Resolving a few thousand records is a spreadsheet task. Resolving hundreds of millions is a different problem, because the number of possible pairs grows with the square of the number of records. A 10× bigger dataset is a 100× bigger comparison problem.
What changes at scale
Two things stop working:
- Comparing all pairs becomes impossible, so aggressive, high-recall blocking is no longer optional. It’s the only way the job exists.
- The candidate set and feature vectors outgrow one machine’s memory, so the work has to be split across many.
Where Spark fits
Sparkly does blocking on Spark: it builds a Lucene index over one table and runs top-k search distributed across a cluster, scaling to hundreds of millions of tuples per table. MatchFlow handles the matching side, including the fact that featurizing and labeling hundreds of millions of pairs isn’t trivially parallel. For example, active learning runs on a constructed sample of the candidate set rather than the whole thing.

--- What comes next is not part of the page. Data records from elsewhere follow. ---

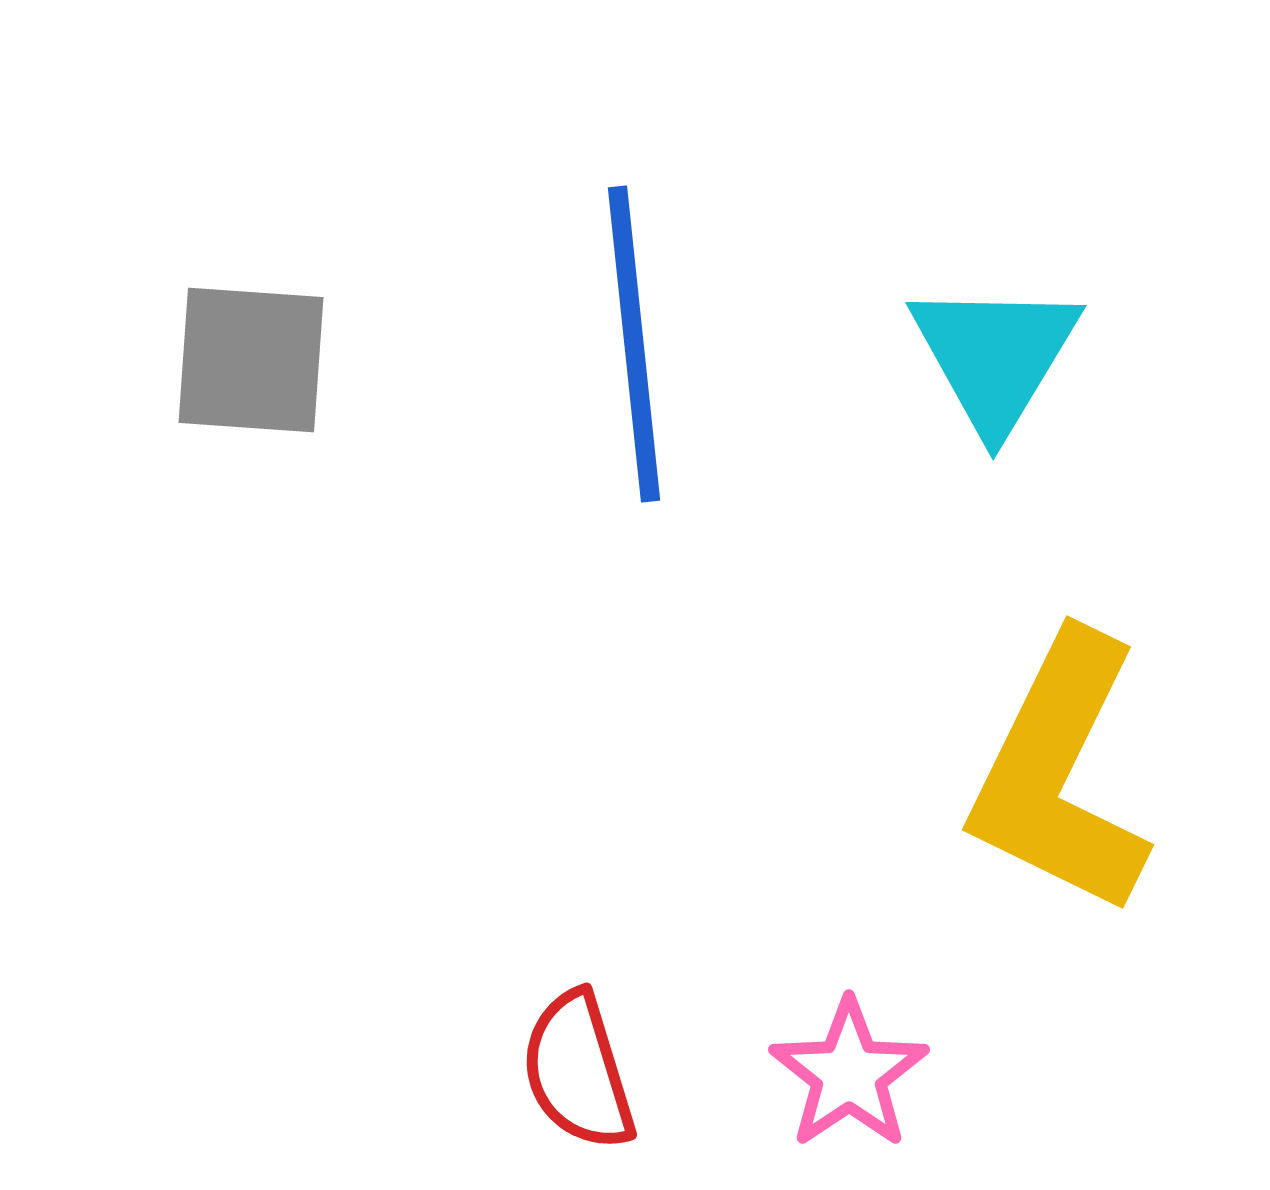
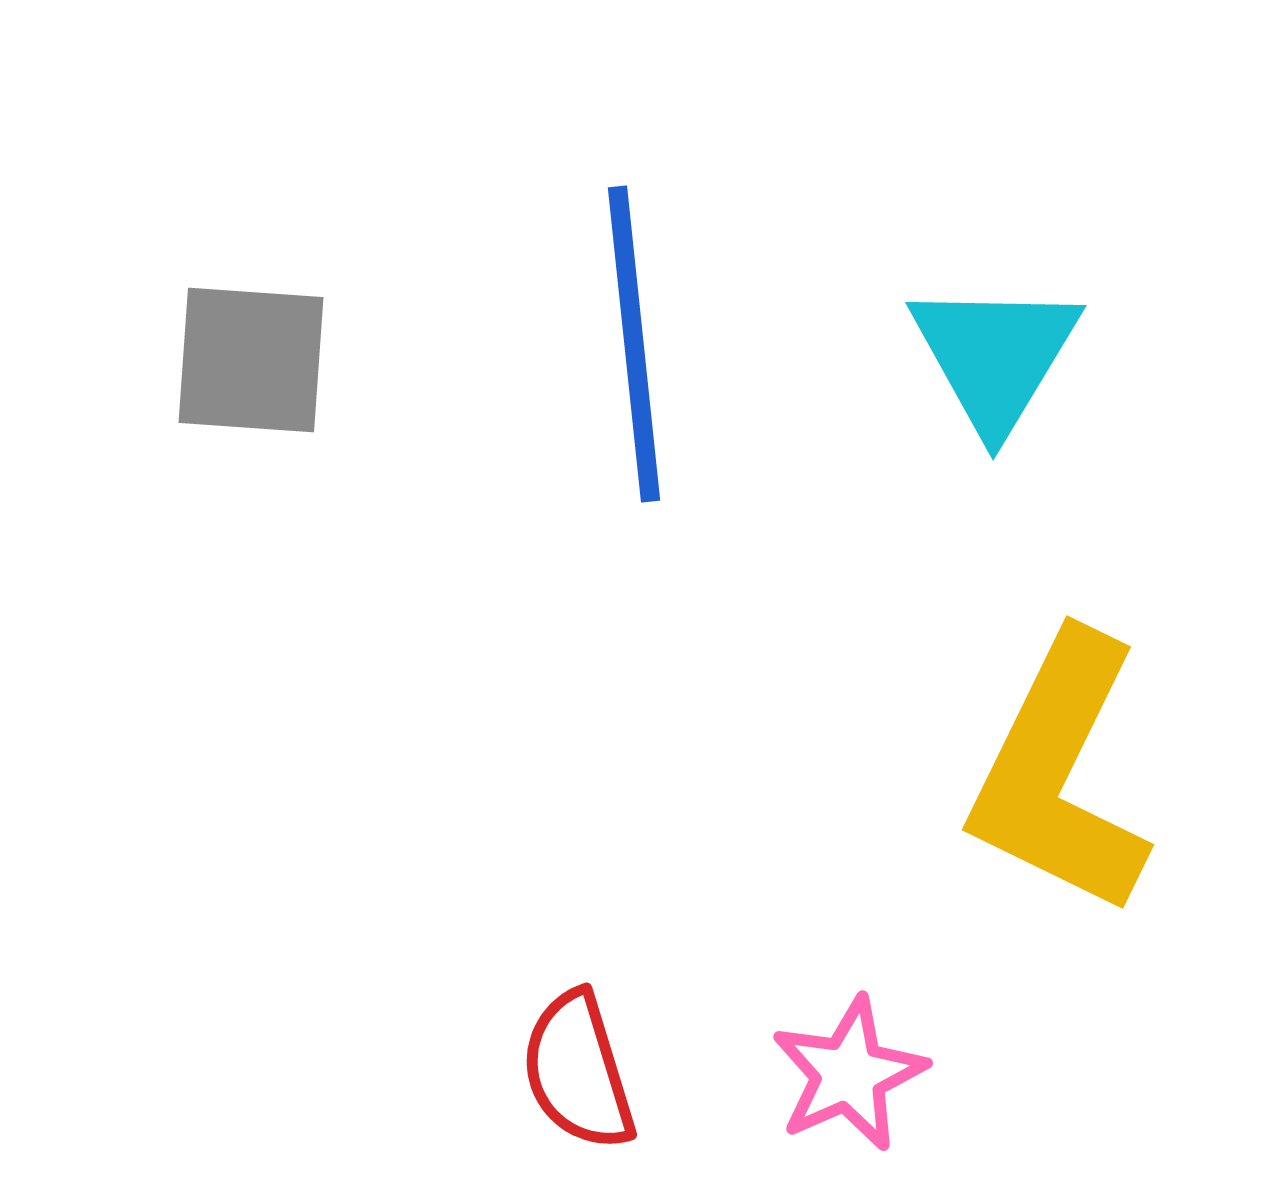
pink star: rotated 10 degrees clockwise
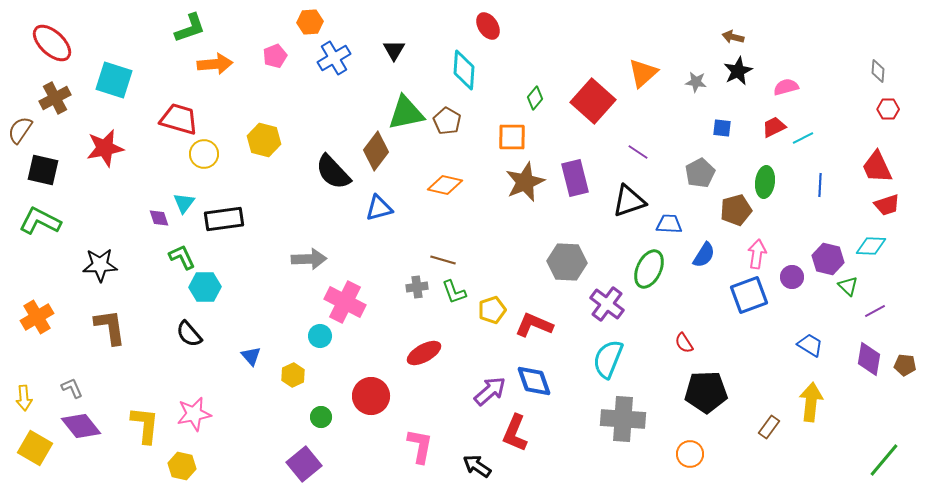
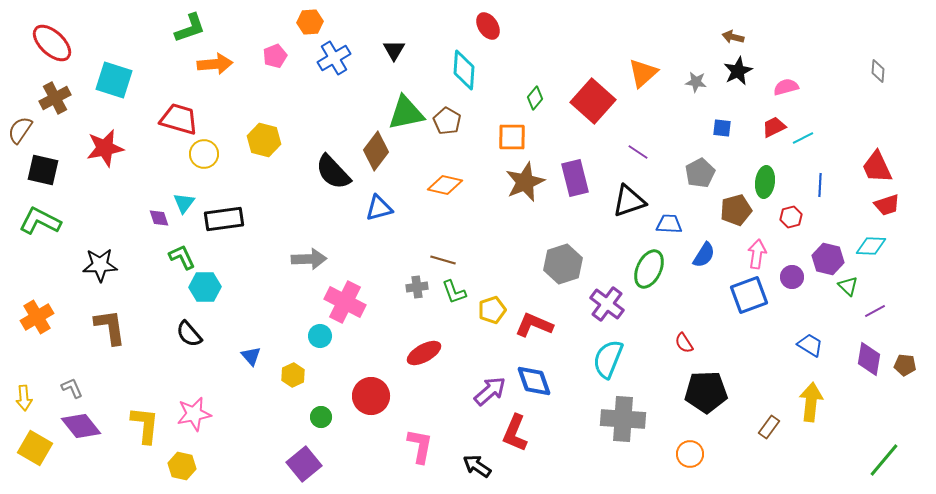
red hexagon at (888, 109): moved 97 px left, 108 px down; rotated 15 degrees counterclockwise
gray hexagon at (567, 262): moved 4 px left, 2 px down; rotated 21 degrees counterclockwise
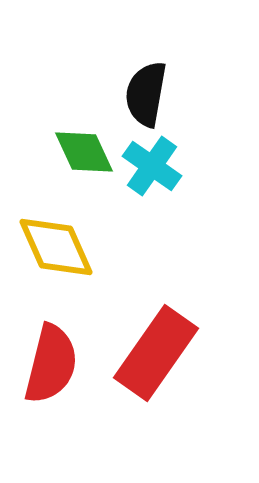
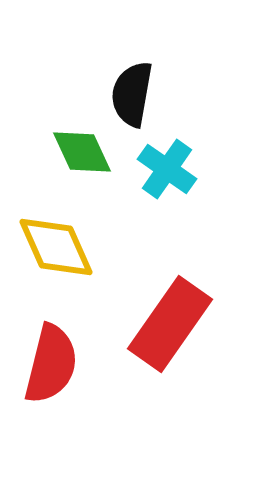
black semicircle: moved 14 px left
green diamond: moved 2 px left
cyan cross: moved 15 px right, 3 px down
red rectangle: moved 14 px right, 29 px up
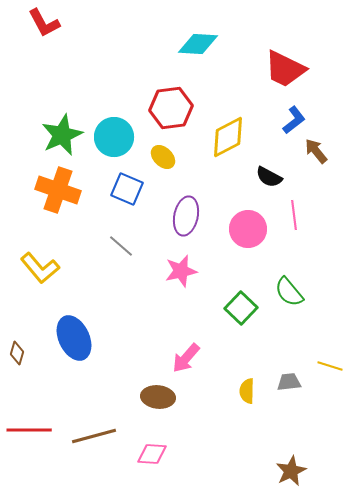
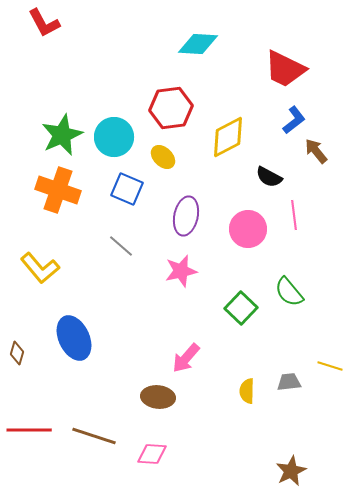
brown line: rotated 33 degrees clockwise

MatchFlow runs three ways: pandas on a single machine for small data, Spark on a single machine for testing, and Spark on a cluster for large data (roughly 5M+ tuples per table). You start small and move to a cluster when the data demands it.
Batch, not real-time
This is batch matching: you resolve a table, or an incremental slice, as a job. For most data-integration and deduplication work that’s the right shape. If you need sub-second matching per request, that’s a different system.